Oral isotretinoin with desloratadine compared with oral isotretinoin alone in the treatment of moderate to severe acne: a randomized, assessor-blinded study.

Abstract

Our aim was to measure the effectiveness of oral isotretinoin with desloratadine compared with oral isotretinoin alone in treating moderate to severe acne at a tertiary care teaching hospital in North India. In this study, 90 patients with moderate to severe acne were enrolled to participate based on their fulfilling the inclusion criteria. A randomized, assessor-blinded, parallel-arm study was conducted. Randomization was done using computer-generated tables to allocate treatments in a 1:1 ratio. A low-dose oral isotretinoin at a dose of 0.3 mg/kg/day with tab desloratadine at 5 mg/day was applied to the study group and compared against the same patients going without the dosage when controls were conducted. Follow-up was at 4, 8, and 12 weeks. The primary outcome was an improved global acne grading system (GAGS) score and decreased acne lesion count. patient satisfaction with treatment. The 90 participants were randomized and 15 participants dropped out of the study, leaving 75 participants for intention to treat analysis (n = 41, n = 30). At week 12, the GAGS score and acne lesion count between the study and control groups were comparable (P > 0.05).

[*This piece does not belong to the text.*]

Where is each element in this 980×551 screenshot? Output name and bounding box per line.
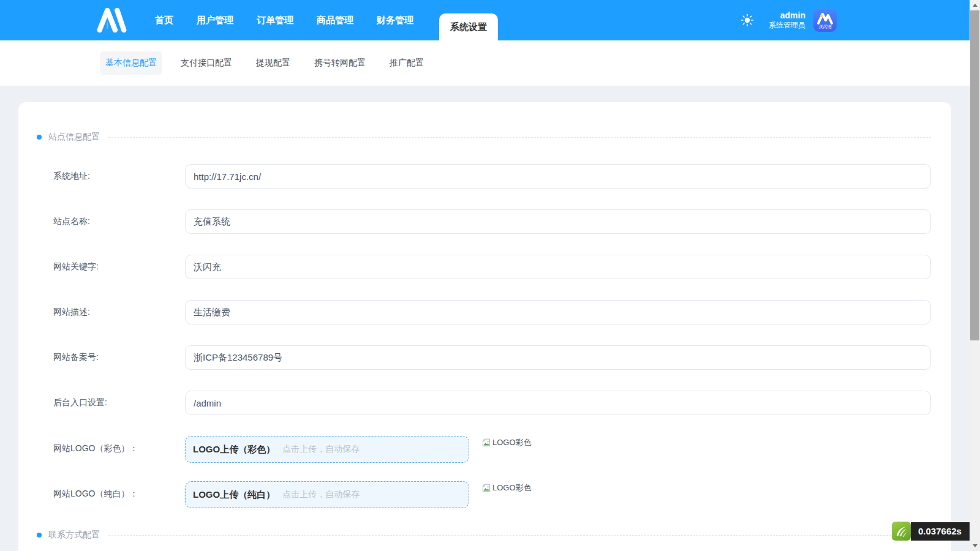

Pruritus reported was 9.76% in the study versus 33.33% in the control group (P = 0.018). Also, 53.66% of participants reported "excellent" treatment satisfaction in the study group versus 36.67% in the control group. The addition of desloratadine to an isotretinoin regimen has a role in reducing disease and therapy-related pruritus in acne and leads to improved patient satisfaction.